▶ _Task_
Copy all of the material below, line for line.

▶ _Source records_
▼

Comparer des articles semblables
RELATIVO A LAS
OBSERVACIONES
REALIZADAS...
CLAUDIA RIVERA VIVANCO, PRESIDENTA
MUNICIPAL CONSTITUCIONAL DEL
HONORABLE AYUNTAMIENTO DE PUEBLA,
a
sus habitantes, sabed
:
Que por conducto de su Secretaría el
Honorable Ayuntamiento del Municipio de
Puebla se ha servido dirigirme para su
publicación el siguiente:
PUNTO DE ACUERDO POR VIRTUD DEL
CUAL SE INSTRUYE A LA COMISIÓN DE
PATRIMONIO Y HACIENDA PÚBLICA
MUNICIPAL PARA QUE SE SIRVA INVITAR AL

▲

▶ _Output of the exercise_
Comparer des articles semblables
RELATIVO A LAS
OBSERVACIONES
REALIZADAS...
CLAUDIA RIVERA VIVANCO, PRESIDENTA
MUNICIPAL CONSTITUCIONAL DEL
HONORABLE AYUNTAMIENTO DE PUEBLA,
a
sus habitantes, sabed
:
Que por conducto de su Secretaría el
Honorable Ayuntamiento del Municipio de
Puebla se ha servido dirigirme para su
publicación el siguiente:
PUNTO DE ACUERDO POR VIRTUD DEL
CUAL SE INSTRUYE A LA COMISIÓN DE
PATRIMONIO Y HACIENDA PÚBLICA
MUNICIPAL PARA QUE SE SIRVA INVITAR AL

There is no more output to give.